#### Description of the task:
Repeat, exactly and in full, the lines of the listing below, but without any pictures.

#### Dataset:
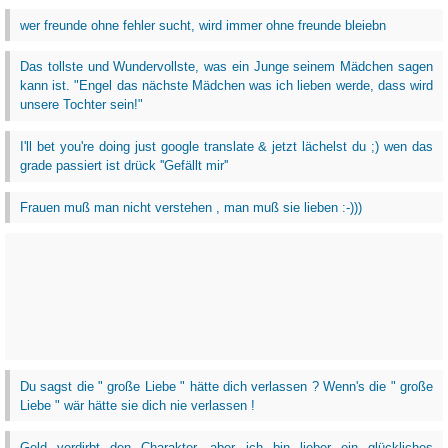
wer freunde ohne fehler sucht, wird immer ohne freunde bleiebn
Das tollste und Wundervollste, was ein Junge seinem Mädchen sagen
kann ist. "Engel das nächste Mädchen was ich lieben werde, dass wird
unsere Tochter sein!"
I'll bet you're doing just google translate & jetzt lächelst du ;) wen das
grade passiert ist drück ''Gefällt mir''
Frauen muß man nicht verstehen , man muß sie lieben :-)))
Du sagst die " große Liebe " hätte dich verlassen ? Wenn's die " große
Liebe " wär hätte sie dich nie verlassen !
Geld verdirbt den Charakter, aber ich bin lieber ein glückliches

#### Answer below:
wer freunde ohne fehler sucht, wird immer ohne freunde bleiebn
Das tollste und Wundervollste, was ein Junge seinem Mädchen sagen
kann ist. "Engel das nächste Mädchen was ich lieben werde, dass wird
unsere Tochter sein!"
I'll bet you're doing just google translate & jetzt lächelst du ;) wen das
grade passiert ist drück ''Gefällt mir''
Frauen muß man nicht verstehen , man muß sie lieben :-)))
Du sagst die " große Liebe " hätte dich verlassen ? Wenn's die " große
Liebe " wär hätte sie dich nie verlassen !
Geld verdirbt den Charakter, aber ich bin lieber ein glückliches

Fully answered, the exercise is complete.